The preschooler begins to assimilate the ethical standards accepted in society. He learns to evaluate actions from the point of view of moral norms, to subordinate his behavior to these norms, and he develops ethical experiences.

Initially, the child evaluates only the actions of others - other children or literary heroes, without being able to evaluate his own. Perceiving, for example, a fairy tale, a younger preschooler does not realize the reasons for his attitude towards different characters and globally evaluates them as good or bad. This is also facilitated by the construction of the simplest children's fairy tales: the hare is always a positive hero, and the wolf is always a negative one. The child transfers his general emotional attitude towards the character to his specific actions, and it turns out that all the actions of the hare are approved because he is good, and the wolf acts badly because he himself is bad.

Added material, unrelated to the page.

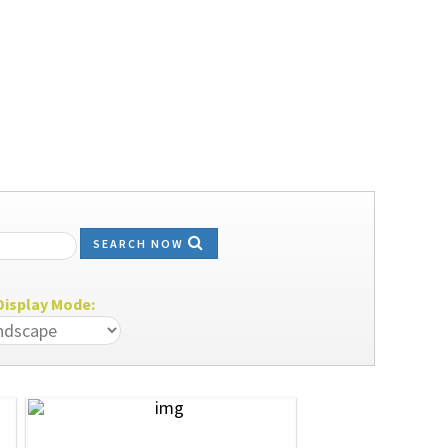
SEARCH NOW
isplay Mode:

In the second half of preschool childhood, the child acquires the ability to evaluate his own behavior and tries to act in accordance with the moral standards that he learns. A primary sense of duty arises, manifesting itself in the simplest situations. It grows out of the feeling of satisfaction that a child experiences after performing a commendable act, and the feeling of awkwardness after actions that are disapproved of by an adult. Elementary ethical standards in relations with children begin to be observed, albeit selectively. A child can selflessly help peers whom he sympathizes with and show generosity towards someone who has aroused his sympathy.

The assimilation of moral norms, as well as the emotional regulation of actions, contributes to the development of voluntary behavior in a preschooler.

Self-awareness. At an early age, one could observe only the origins of the child's self-awareness. Self-awareness is formed by the end of preschool age due to intensive intellectual and personal development; it is usually considered the central new formation of preschool childhood.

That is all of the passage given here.